Chief Executive, The, March, 1997 by Fredric Roberts

In this age of IPOs, acquisitions, recapitalizations, LBOs and MBOs, private company chief executives would be remiss not to ask themselves what their companies are worth - and to whom. Sadly, the concept of founding a business, building it over a period of many years, and leaving it to children seems quaintly anachronistic. At some point, a successful business is going to be an acquisition target; you can be sure that either a supplier, competitor, customer, strategic partner or some behemoth that needs to add a specific capability is going to give you the once-over.

Someday, you may get an offer you can't refuse, so you should begin the evaluation and planning process as early as possible to enhance the value of the company - regardless of whether you intend to sell.

Because the increase is in the potential value of your company in some hypothetical future transaction, it's not that easy to calculate. But by focusing on core competencies and areas with distinct competitive advantages, the company can make itself more attractive to both strategic and financial buyers. Hence, subtle shifts in operating plans to reflect the focus on those areas can increase value tremendously. A good tactic is to link these elements to a compensation plan that reinforces both strategic and short-term operating goals so that employees have incentive to improve performance in the areas that enhance value.

Valuation is always a complex process. The CFO must calculate future operating results, such as sales, EBIT, net income, and cash flow. Other critical components are tangible assets, such as inventory and fixed assets, and intangible assets, such as brand name, reputation, customer base, and distribution network.

Look at your company as if you were a buyer. Analyze historical and projected financial results; compare the company's performance with its peer group; scrutinize the valuations of similar transactions within the industry; and perform both a premium and discounted cash flow analysis.

There are three distinct principles of valuation. First, your company is valued according to how it compares with others. Second, the valuation is of your company in the future, not the past. And third, your company has decidedly different value to different buyers.

Strategic buyers, for example, usually seek to increase market share, gain access to new types of customers, market areas, and products. They also may want to increase capacity, acquire management expertise (though they often bring in their own teams), and diversify sources of revenue. They often look for increased efficiencies, cost savings, and other synergies.

Financial buyers most often seek sustained growth from the acquired company. Cash flow is critical here, as financial buyers generally rely on new borrowings for their transactions. They also tend to require that current management stay on the job, rewarding managers with shares in the newly acquired company. It's a cliche that strategic buyers tend to pay more than financial buyers; and, of course, in periods of overheated stock markets, a public offering can, seemingly, dwarf both.
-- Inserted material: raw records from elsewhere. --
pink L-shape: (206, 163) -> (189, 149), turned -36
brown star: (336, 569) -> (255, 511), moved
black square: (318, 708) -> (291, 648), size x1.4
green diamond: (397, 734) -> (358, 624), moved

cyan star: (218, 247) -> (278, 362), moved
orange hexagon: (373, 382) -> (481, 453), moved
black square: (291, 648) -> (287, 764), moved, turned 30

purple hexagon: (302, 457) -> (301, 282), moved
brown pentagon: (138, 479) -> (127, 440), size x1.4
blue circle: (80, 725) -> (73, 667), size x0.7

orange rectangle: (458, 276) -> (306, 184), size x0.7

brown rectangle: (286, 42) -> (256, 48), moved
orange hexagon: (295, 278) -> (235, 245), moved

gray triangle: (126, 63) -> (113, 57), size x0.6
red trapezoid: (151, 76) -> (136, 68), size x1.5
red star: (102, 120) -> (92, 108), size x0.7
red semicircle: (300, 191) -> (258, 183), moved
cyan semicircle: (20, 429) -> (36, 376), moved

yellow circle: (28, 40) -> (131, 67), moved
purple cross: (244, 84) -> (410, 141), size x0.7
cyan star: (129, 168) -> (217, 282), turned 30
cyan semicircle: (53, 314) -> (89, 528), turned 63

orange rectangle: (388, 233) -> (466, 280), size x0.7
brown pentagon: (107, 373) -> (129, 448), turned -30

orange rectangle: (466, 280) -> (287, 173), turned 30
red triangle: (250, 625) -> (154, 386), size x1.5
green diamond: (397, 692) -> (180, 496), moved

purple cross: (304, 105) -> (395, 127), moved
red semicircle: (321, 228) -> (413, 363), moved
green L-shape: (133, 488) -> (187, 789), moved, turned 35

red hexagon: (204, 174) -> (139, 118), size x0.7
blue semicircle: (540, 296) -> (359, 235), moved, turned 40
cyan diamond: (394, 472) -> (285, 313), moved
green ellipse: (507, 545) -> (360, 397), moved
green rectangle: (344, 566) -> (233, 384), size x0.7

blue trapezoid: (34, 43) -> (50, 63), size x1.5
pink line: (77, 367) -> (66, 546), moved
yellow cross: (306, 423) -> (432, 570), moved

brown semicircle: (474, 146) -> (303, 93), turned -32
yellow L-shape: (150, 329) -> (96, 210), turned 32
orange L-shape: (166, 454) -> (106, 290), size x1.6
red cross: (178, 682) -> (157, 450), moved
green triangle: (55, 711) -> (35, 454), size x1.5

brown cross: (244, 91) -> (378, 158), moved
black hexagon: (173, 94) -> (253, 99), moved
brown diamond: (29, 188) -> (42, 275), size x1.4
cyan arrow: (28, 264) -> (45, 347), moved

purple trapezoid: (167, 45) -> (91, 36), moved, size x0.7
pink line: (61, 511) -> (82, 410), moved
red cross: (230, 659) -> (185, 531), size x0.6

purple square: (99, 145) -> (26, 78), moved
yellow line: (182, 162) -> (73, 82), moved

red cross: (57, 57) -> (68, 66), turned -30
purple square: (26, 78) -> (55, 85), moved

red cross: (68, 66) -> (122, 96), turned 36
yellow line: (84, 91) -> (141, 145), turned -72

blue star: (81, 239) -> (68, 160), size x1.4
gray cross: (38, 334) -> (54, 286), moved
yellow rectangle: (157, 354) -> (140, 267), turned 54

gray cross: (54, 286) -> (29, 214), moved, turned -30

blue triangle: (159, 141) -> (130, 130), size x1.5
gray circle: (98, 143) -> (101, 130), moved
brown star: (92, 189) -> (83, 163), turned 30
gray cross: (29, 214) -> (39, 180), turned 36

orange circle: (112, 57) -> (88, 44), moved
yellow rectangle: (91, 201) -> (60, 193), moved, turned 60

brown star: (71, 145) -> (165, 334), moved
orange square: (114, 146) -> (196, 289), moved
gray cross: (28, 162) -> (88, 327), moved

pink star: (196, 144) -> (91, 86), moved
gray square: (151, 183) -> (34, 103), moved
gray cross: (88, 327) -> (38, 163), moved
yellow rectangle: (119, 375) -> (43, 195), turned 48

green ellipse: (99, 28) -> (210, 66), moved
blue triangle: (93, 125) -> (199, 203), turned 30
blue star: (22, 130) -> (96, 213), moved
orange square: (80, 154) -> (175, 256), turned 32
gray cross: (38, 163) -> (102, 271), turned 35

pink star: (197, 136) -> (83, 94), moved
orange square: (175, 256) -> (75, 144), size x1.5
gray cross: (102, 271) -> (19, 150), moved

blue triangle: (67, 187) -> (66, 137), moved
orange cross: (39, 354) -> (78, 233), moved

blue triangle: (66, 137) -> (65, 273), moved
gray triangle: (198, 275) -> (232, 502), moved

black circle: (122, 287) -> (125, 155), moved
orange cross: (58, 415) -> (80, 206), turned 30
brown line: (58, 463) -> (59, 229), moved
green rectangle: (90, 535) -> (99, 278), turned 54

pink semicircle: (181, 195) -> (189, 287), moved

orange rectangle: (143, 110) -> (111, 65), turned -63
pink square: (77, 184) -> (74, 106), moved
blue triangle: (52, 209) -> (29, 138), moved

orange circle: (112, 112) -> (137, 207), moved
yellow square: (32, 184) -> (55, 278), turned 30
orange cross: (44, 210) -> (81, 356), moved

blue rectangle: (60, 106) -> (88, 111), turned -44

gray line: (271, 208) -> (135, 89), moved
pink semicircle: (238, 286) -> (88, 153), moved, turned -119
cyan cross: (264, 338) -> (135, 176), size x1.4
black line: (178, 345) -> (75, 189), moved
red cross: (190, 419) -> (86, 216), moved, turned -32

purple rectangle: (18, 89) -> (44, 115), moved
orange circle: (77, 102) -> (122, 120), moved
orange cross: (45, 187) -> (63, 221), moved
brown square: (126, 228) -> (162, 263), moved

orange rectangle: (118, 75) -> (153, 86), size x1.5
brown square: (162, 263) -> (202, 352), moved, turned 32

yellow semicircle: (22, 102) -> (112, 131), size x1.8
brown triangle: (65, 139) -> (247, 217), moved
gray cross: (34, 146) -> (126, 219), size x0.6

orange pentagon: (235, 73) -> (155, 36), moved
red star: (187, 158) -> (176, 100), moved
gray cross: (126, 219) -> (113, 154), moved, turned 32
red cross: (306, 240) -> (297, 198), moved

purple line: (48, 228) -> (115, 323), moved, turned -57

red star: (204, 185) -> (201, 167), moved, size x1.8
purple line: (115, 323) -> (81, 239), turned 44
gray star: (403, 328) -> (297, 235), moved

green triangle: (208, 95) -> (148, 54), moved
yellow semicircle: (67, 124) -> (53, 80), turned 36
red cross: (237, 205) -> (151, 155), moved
Here is where the three principles of valuation are applied: as a CEO, you need to identify a universe of comparable public companies and examine how they trade on value multiples. You also have to look at comparable companies that have sold recently and determine the acquisition multiples. Last but not least, you must arrive at discounted cash flow, which discounts the projected cash flow over an extended period, say five years. Factor in depreciation, changes in working capital, and other discounts to determine the company's "free cash flow" - how much cash the concern generates. Then discount back to determine a weighted average cost of capital to answer the critical question, "How much does it cost the company to generate its cash?"

Because many buyers believe that cash flow is more important than revenue, your company's projections have to be achievable. And it's crucial to find each buyer's hot buttons - whether they want you to stay, whether they want the entire company, whether your brand name will be enhanced by their distribution, and whether tax considerations help.

Naturally, you should avail yourself of outside expertise. It is the rare CEO who does not need sophisticated corporate finance counsel to get all of this straight. In the final analysis, a company is valued as a multiple of its sales, EBITDA, EBIT, net income, and operating cash flow. How high a multiple you get depends on how compelling your company can appear to each individual buyer or investor. The value of any private company can be maximized by determining the precise buyer to which it provides the most value - and then finding that buyer.

Fredric M. Roberts is president of F.M. Roberts & Co., a Los Angeles-based investment banking firm. He is also a former chairman of the National Association of Securities Dealers, parent of The Nasdaq Stock Market.